As an example, Salerno cites a situation early last season involving the Detroit Pistons. Every time the Pistons played at the Pontiac Silverdome, the site of their 41 home games, the final score exceeded the books' over/under line, an estimate of the total number of points that will be scored in a game. To Salerno, this was a "problem." and no bets were allowed on Piston home games until the cause of the "problem" was uncovered.
"We concluded that when a ball went out of bounds or time was called, the timekeeper would snap the clock off, saving a few seconds here and there." Salerno says. "That added three or four minutes to every game, thereby providing more opportunities to score."
Although they didn't show it last week in Las Vegas, the Jazz is a much-improved team over last season's 30-52 squad, which finished 23 games behind Midwest Division leader San Antonio. Through last weekend, they were 7-9, four games behind the streaking Dallas Mavericks. Adrian Dantley, the 6'5" small-forward scoring machine, who missed all but 22 games last year because of torn ligaments in his right wrist, is back and averaging a league-leading 30.4 points a game, including a 47-point explosion (27 for 31 from the foul line) in the Jazz's 126-124 victory Friday over Denver.

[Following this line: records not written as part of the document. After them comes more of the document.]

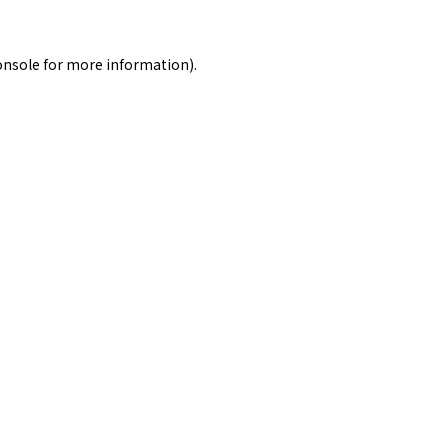
onsole
for more information).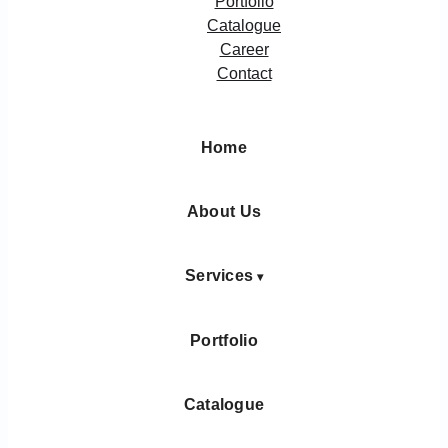
Portfolio
Catalogue
Career
Contact
Home
About Us
Services
Portfolio
Catalogue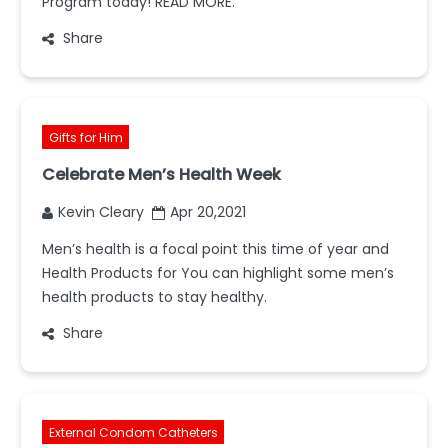
Program today! READ MORE.
Share
Gifts for Him
Celebrate Men’s Health Week
Kevin Cleary
Apr 20,2021
Men’s health is a focal point this time of year and
Health Products for You can highlight some men’s
health products to stay healthy.
Share
External Condom Catheters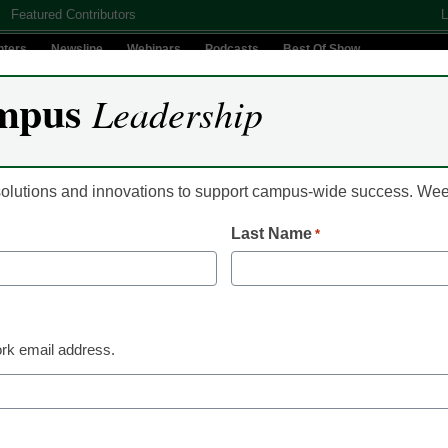
Featured Contributors
L
nters
Newsline
Webinars
Podcasts
Best Of Show
mpus
Leadership
Digital Innovation
Teaching & Learning
AI In Education
 solutions and innovations to support campus-wide success. W
Last Name
*
Already Registered? Clic
Create your Free Account to
rk email address.
eCampus News is Free for qualified edu
to access all our news and
Please enter your email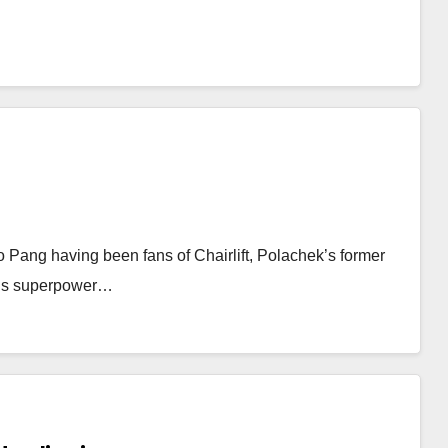
 Pang having been fans of Chairlift, Polachek’s former
ft’s superpower…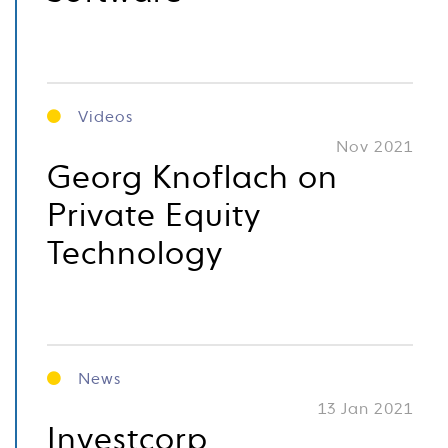
Videos
Nov 2021
Georg Knoflach on
Private Equity
Technology
News
13 Jan 2021
Investcorp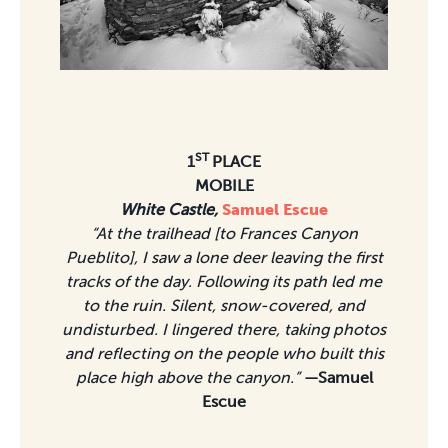
ST
1
PLACE
MOBILE
White Castle,
Samuel Escue
“At the trailhead [to Frances Canyon
Pueblito], I saw a lone deer leaving the first
tracks of the day. Following its path led me
to the ruin. Silent, snow-covered, and
undisturbed. I lingered there, taking photos
and reflecting on the people who built this
place high above the canyon.”
—Samuel
Escue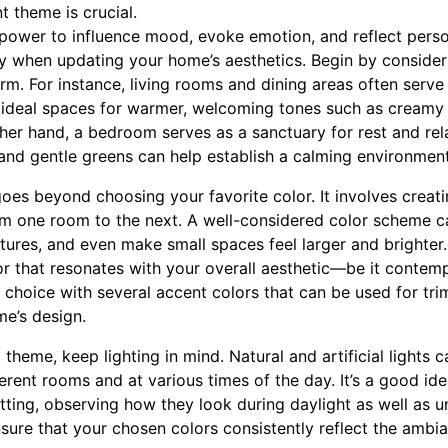
t theme is crucial.
power to influence mood, evoke emotion, and reflect persona
ly when updating your home’s aesthetics. Begin by conside
m. For instance, living rooms and dining areas often serve 
 ideal spaces for warmer, welcoming tones such as creamy w
ther hand, a bedroom serves as a sanctuary for rest and rel
 and gentle greens can help establish a calming environment
oes beyond choosing your favorite color. It involves creati
om one room to the next. A well-considered color scheme c
tures, and even make small spaces feel larger and brighter. 
r that resonates with your overall aesthetic—be it contempo
hoice with several accent colors that can be used for trim
me’s design.
theme, keep lighting in mind. Natural and artificial lights c
erent rooms and at various times of the day. It’s a good ide
ng, observing how they look during daylight as well as unde
ensure that your chosen colors consistently reflect the ambi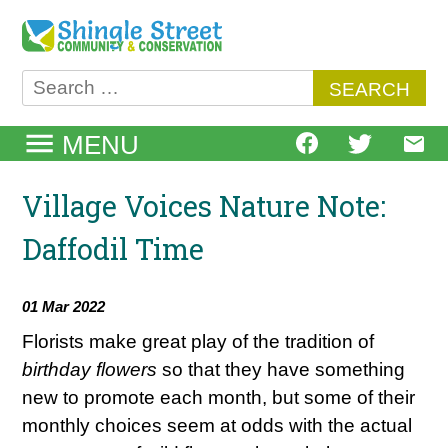
Skip
to
content
Search
for:
MENU
Village Voices Nature Note:
Daffodil Time
01 Mar 2022
Florists make great play of the tradition of
birthday flowers
so that they have something
new to promote each month, but some of their
monthly choices seem at odds with the actual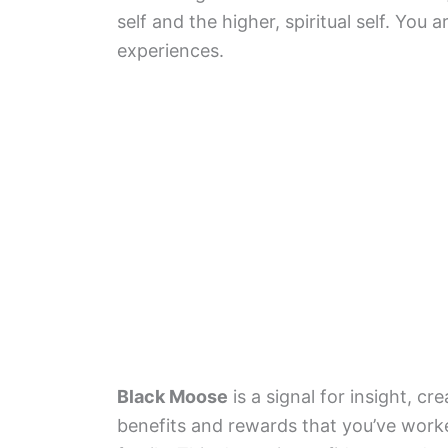
self and the higher, spiritual self. You
experiences.
Black Moose
is a signal for insight, cre
benefits and rewards that you’ve worke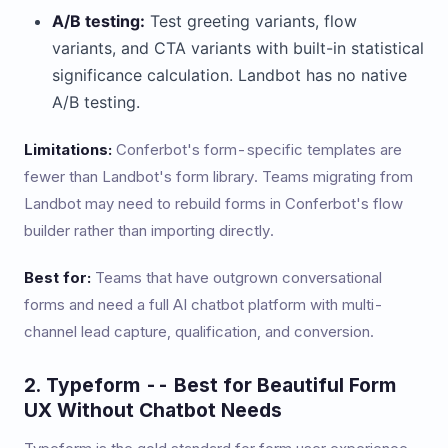
A/B testing:
Test greeting variants, flow
variants, and CTA variants with built-in statistical
significance calculation. Landbot has no native
A/B testing.
Limitations:
Conferbot's form-specific templates are
fewer than Landbot's form library. Teams migrating from
Landbot may need to rebuild forms in Conferbot's flow
builder rather than importing directly.
Best for:
Teams that have outgrown conversational
forms and need a full AI chatbot platform with multi-
channel lead capture, qualification, and conversion.
2. Typeform -- Best for Beautiful Form
UX Without Chatbot Needs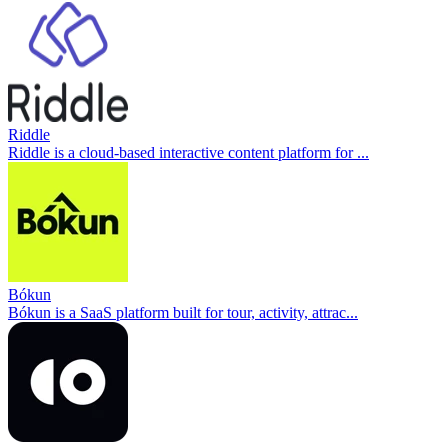
Riddle
Riddle is a cloud-based interactive content platform for ...
Bókun
Bókun is a SaaS platform built for tour, activity, attrac...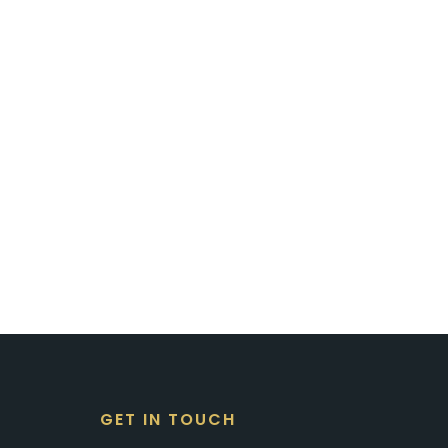
GET IN TOUCH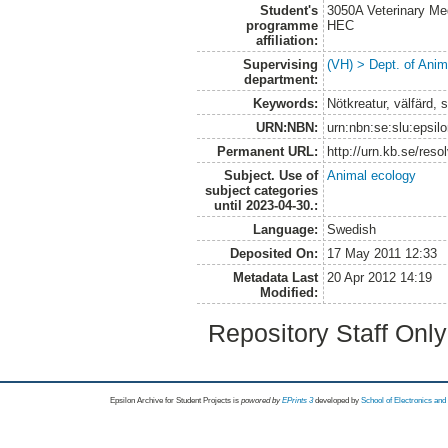
Student's
3050A Veterinary Me
programme
HEC
affiliation:
Supervising
(VH) > Dept. of Anim
department:
Keywords:
Nötkreatur, välfärd, s
URN:NBN:
urn:nbn:se:slu:epsil
Permanent URL:
http://urn.kb.se/res
Subject. Use of
Animal ecology
subject categories
until 2023-04-30.:
Language:
Swedish
Deposited On:
17 May 2011 12:33
Metadata Last
20 Apr 2012 14:19
Modified:
Repository Staff Onl
Epsilon Archive for Student Projects is
powored by
EPrints 3
developed by
School of Electronics an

Forward John Drew played in only 44 games last season, part of which he spent in a drug-rehabilitation program, but now he's averaging 21.3 points a game. Griffith is second in the league in three-point goal accuracy (21 for 44, .477), and is averaging 19.0 ppg. Moreover, the team is getting help from unexpected sources. Mark Eaton, the 7'4", 290-pound center who seemed to be a bust last year, had 17 points and 12 rebounds and blocked six shots on Nov. 16, when the Jazz beat the Boston Celtics 122-109. And rookie Forward Thurl Bailey played a big hand in the Jazz's win over the Lakers in Los Angeles last week, tipping in the shot that ensured the 130-126 overtime victory.
That was a notable success (the Jazz hadn't won in Los Angeles since December 1978), but the team was flat in its Vegas debut the next night. Utah Coach Frank Layden said after the game. "The Bulls would have beaten us in Chicago or at Niagara Falls."
Maybe, maybe not. But in Las Vegas all bets were off.